Sue Schneider, Paris Smith and Kelly Kehn have been in plenty of meetings where they were the exception, not the rule. Specifically with startups, the majority of attendees in a room are usually male, and mostly white.
“The three of us have done a lot of stuff with startups, and they all pretty much look the same,” Schneider said during an interview with CDC Gaming at the recent Global Gaming Expo.
“We wanted to try to create something for people who are not getting a seat at the table,” Schneider adds.
Defy the Odds is a startup launchpad that aims to help underserved entrepreneurs connect their ideas to opportunities in the gaming industry. With more than 80 years of experience, Schneider says the women have been in gaming “long enough to know there are some gaps.”

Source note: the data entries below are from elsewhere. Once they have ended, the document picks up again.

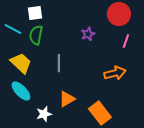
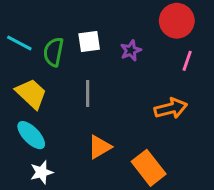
white square: (35, 13) -> (89, 42), moved
white star: (44, 114) -> (42, 172), moved

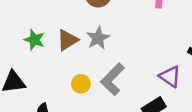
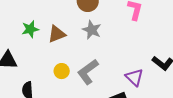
gray star: (98, 38) -> (92, 30), moved, turned -30
green star: (34, 40) -> (30, 29), turned 30

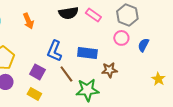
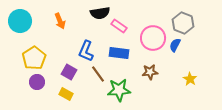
pink rectangle: (93, 15) -> (119, 26), moved
gray hexagon: (127, 15) -> (183, 23), moved
pink circle: (121, 38) -> (153, 38), size x1.6
brown star: (109, 70) -> (150, 72), moved

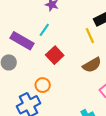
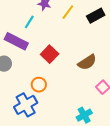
cyan line: (44, 30) -> (29, 22), moved
yellow line: (90, 36) -> (68, 12), moved, turned 63

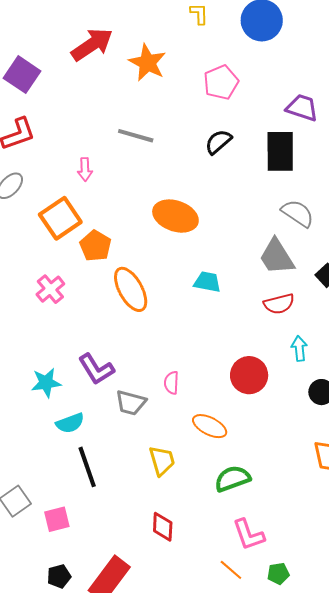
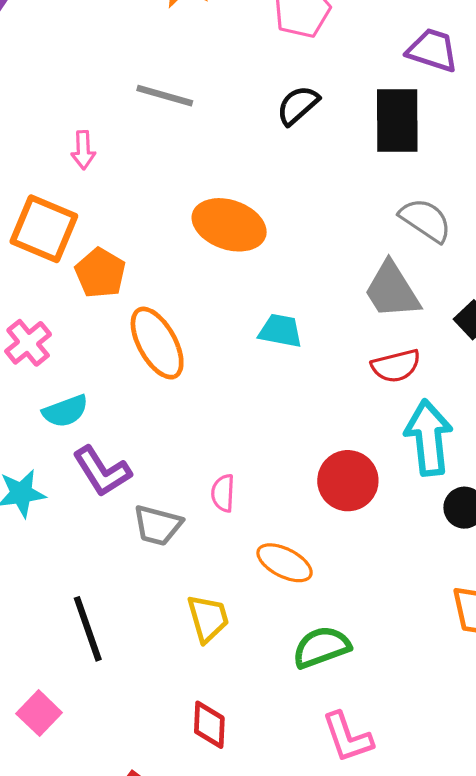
orange square: (60, 218) -> (44, 229), turned -33
cyan arrow: (299, 348) -> (429, 438), size x1.8
cyan semicircle: (70, 423) -> (65, 411), moved
pink square: (57, 519) -> (39, 713), turned -32

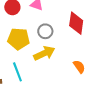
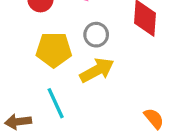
orange semicircle: (79, 67) -> (154, 119), moved

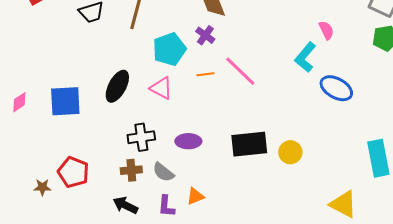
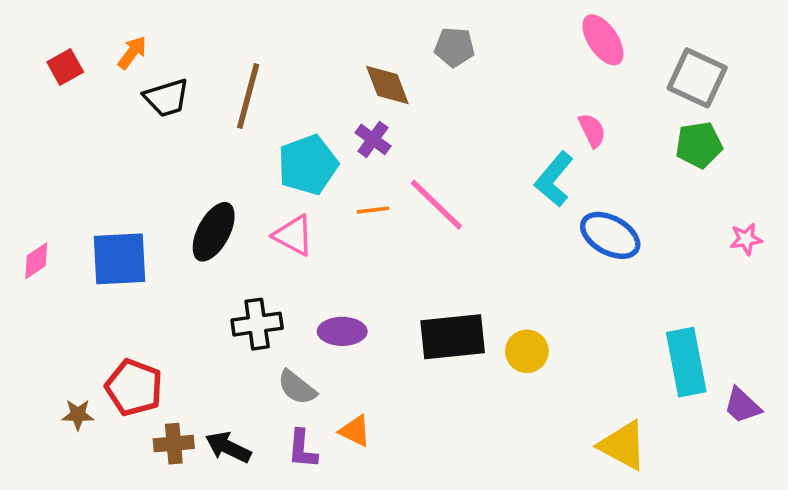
brown cross: (131, 170) -> (174, 444), moved
orange triangle: (195, 196) -> (355, 431), turned 48

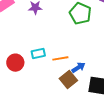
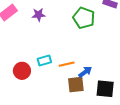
brown square: (68, 79) -> (76, 85), turned 36

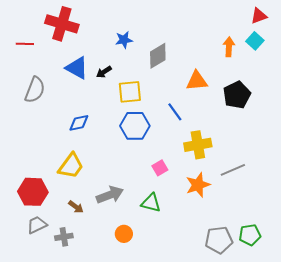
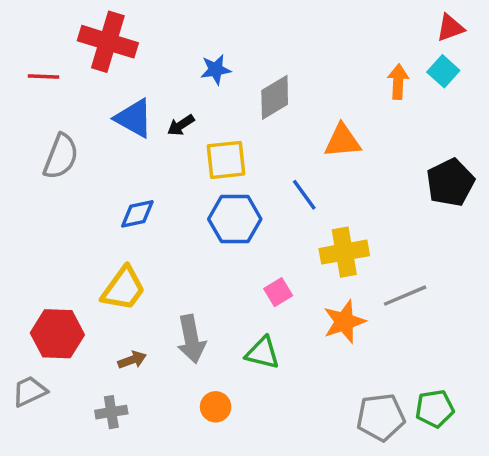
black pentagon: (237, 95) -> (450, 183), moved
gray arrow: (110, 195) -> (191, 339), turned 100
brown arrow: (76, 207) -> (132, 360), turned -56
gray trapezoid: (37, 225) -> (30, 391), moved

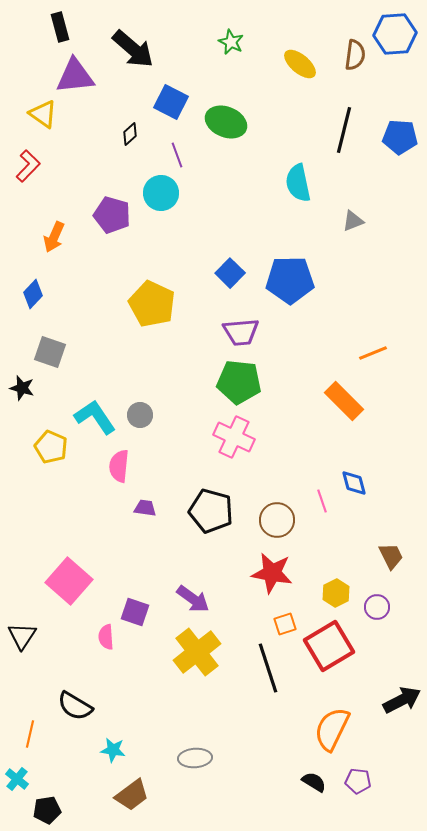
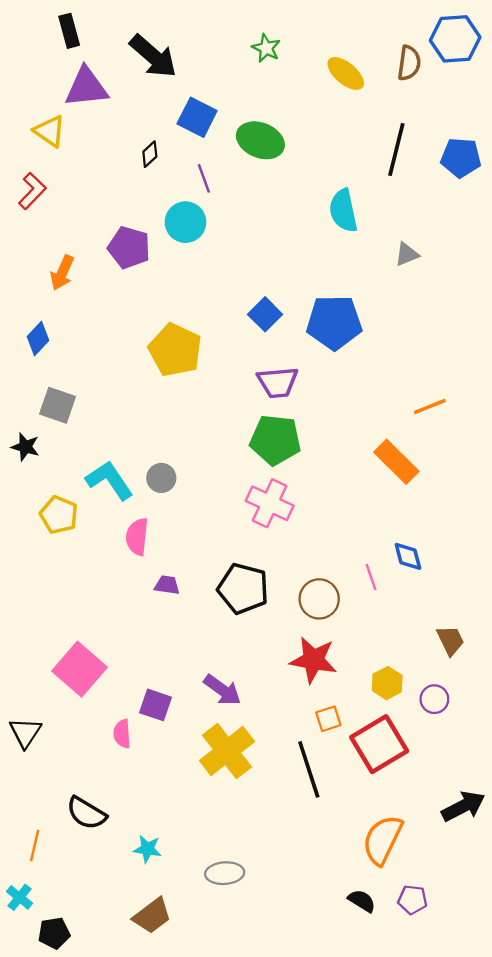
cyan star: (113, 750) -> (147, 849), moved

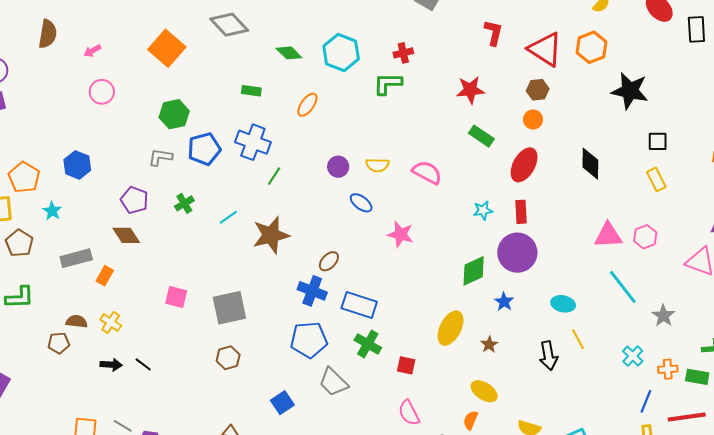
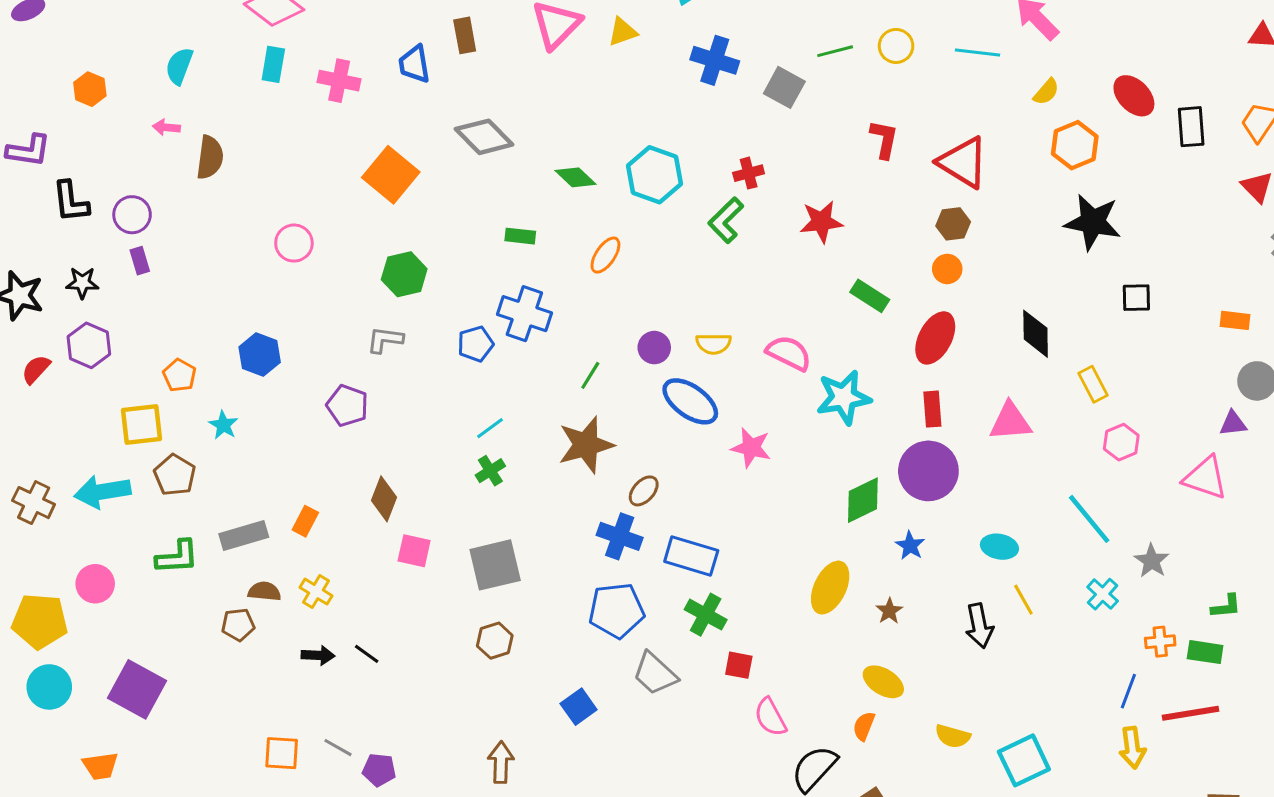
orange hexagon: (592, 47) -> (1075, 145), moved
pink arrow: (92, 51) -> (166, 127), moved, turned 36
green L-shape: (388, 84) -> (726, 220), turned -44
red star: (470, 90) -> (821, 222), moved
blue pentagon: (204, 149) -> (476, 344), moved, size x0.7
green line: (274, 176) -> (590, 375), moved
orange pentagon: (24, 177) -> (180, 375), size x0.7
yellow rectangle: (656, 179) -> (1093, 384), moved
green cross: (184, 203) -> (490, 471), moved
blue ellipse: (361, 203) -> (690, 401), size x1.6
cyan star: (483, 210) -> (844, 397), moved, size x1.8
brown diamond: (126, 235) -> (384, 499), moved, turned 56
brown star: (271, 235) -> (586, 445), moved
pink triangle: (608, 235) -> (1010, 422), moved
gray rectangle: (76, 258) -> (244, 535), moved
cyan cross: (633, 356) -> (1103, 594), moved
red square: (406, 365) -> (739, 665), moved

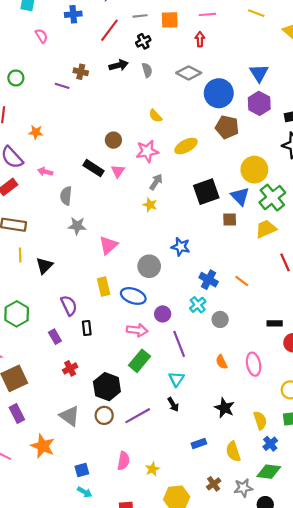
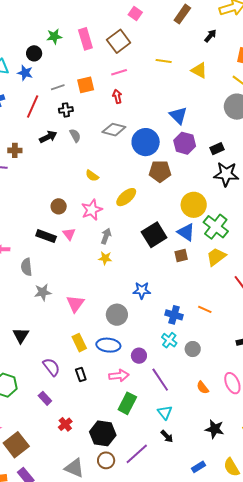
black cross: (143, 41) -> (66, 110), turned 32
black rectangle: (87, 328) -> (81, 374), moved

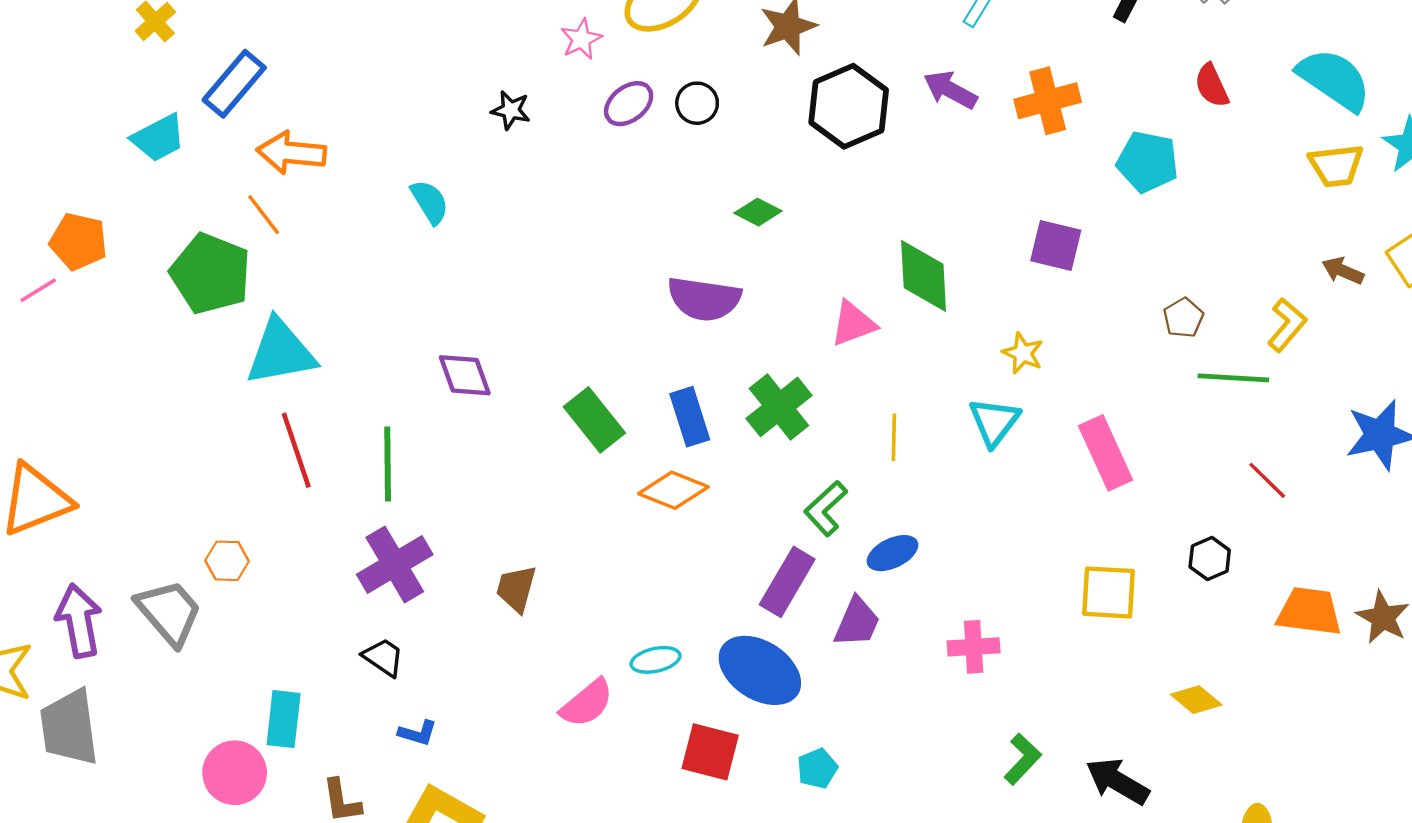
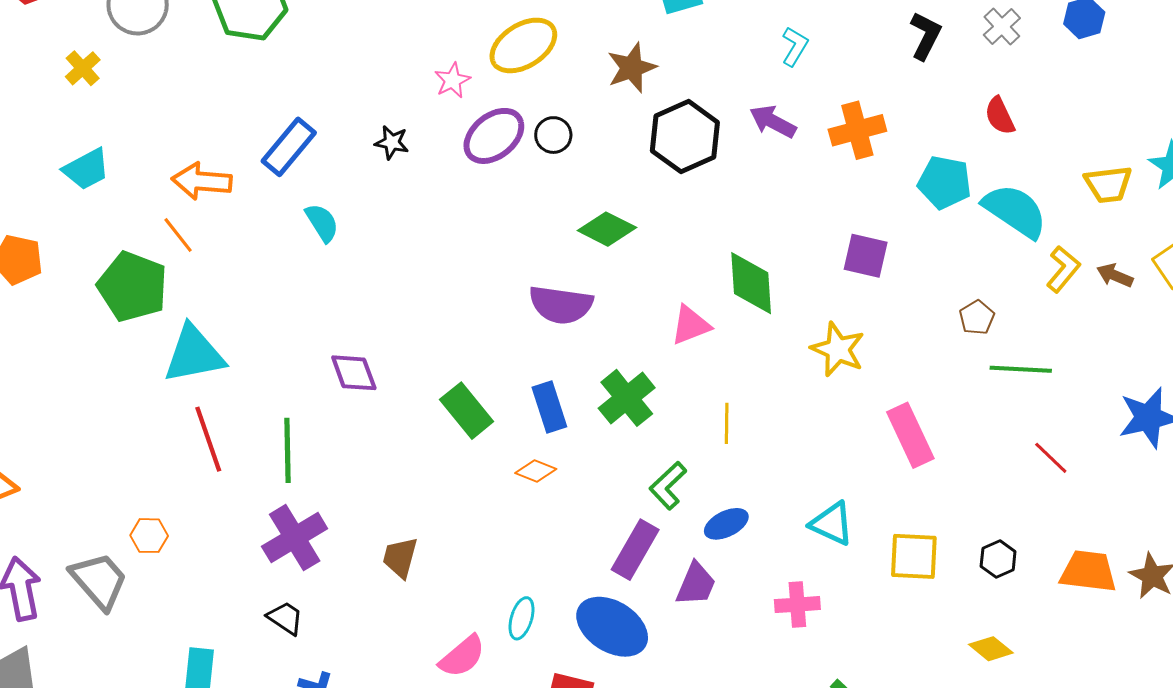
cyan semicircle: (1334, 80) -> (1015, 211), moved
blue rectangle: (234, 84) -> (289, 147), moved
purple ellipse: (629, 104) -> (494, 136), size x1.4
green diamond: (758, 212) -> (607, 229), size x1.4
yellow L-shape: (1287, 325) -> (1063, 269), moved
yellow star: (1023, 353) -> (838, 349), size x1.5
cyan triangle: (994, 422) -> (832, 524), moved, turned -42
orange diamond: (673, 490) -> (536, 471), size x0.7
black hexagon: (1210, 559) -> (998, 559), moved
cyan ellipse: (656, 660) -> (521, 618), turned -60

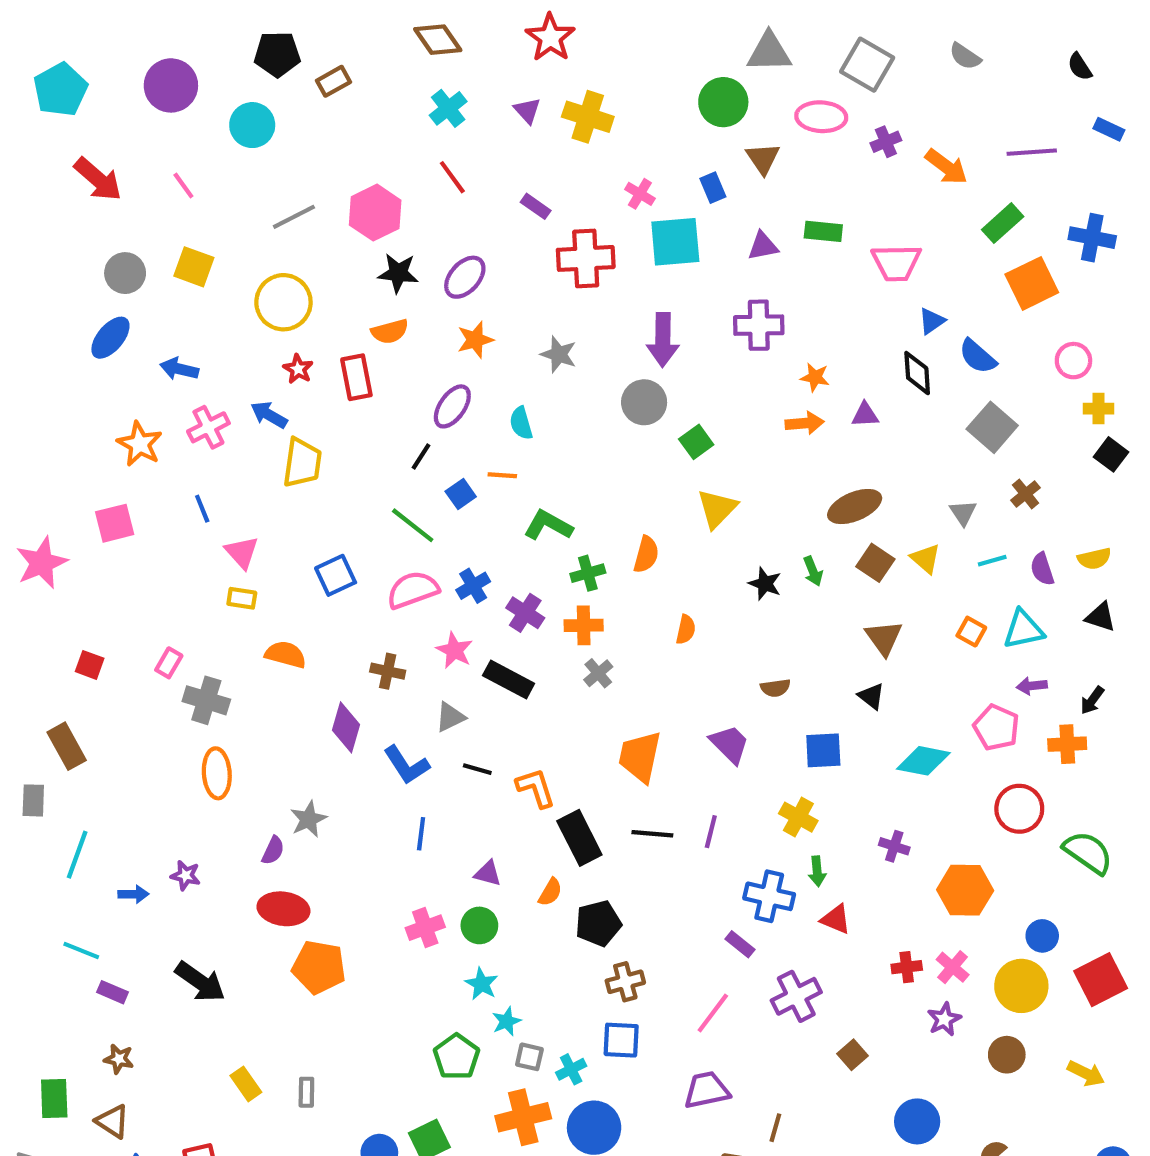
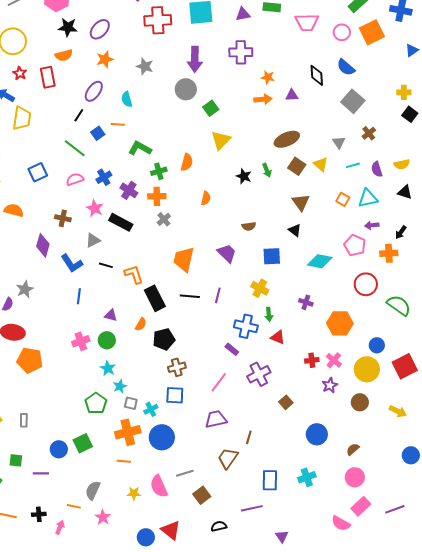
blue triangle: (932, 321) -> (412, 50), moved
pink circle: (1073, 361) -> (342, 32), moved
pink semicircle: (413, 590) -> (75, 179), size x0.7

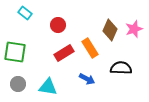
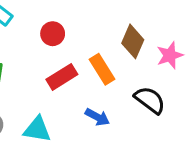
pink star: (134, 29) -> (170, 55), moved
black semicircle: (121, 68) -> (150, 100), turned 35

Smith says the trio brings different strengths to the company. Schneider has great networking skills. Kehn has an operational background, runs a diversity project, and is savvy enough to “know where those gaps truly lie,” said Smith, who has been a CEO for Pinnacle Sports and as business advisor and independent consultant.
“For so long, I was the only woman,” Smith says. “I would go to conferences and be the only person who looked like me.”
Smith says after Defy the Odds launched, literally two days later there were queries that now number in the hundreds. There were questions about what the new company was offering, requests to look at plans, interest the trio didn’t really expect.
The plan is to formalize the services Defy the Odds will make available.
“There so much area to cover between what people know and what they don’t know,” Smith says. “I don’t think there’s any company that can do this work.”
“And our intentions are to build this for everybody,” Schneider says.
Schneider adds that part of the trio’s plan is to reach women (and other minority communities) who may be hesitant to put forward an idea, to “stimulate” innovation.
“We want to work with the various incubators, we want to work with universities,” Schneider says.
“We want to let them know it’s not only is good idea and it is pertinent to us, but we support them,” Schneider adds. “’Hey, I could I could be a founder, and I have a good idea, but I don’t know anyone.’
“So, that’s the intent, to build a support network around that, to be able to shore that up.”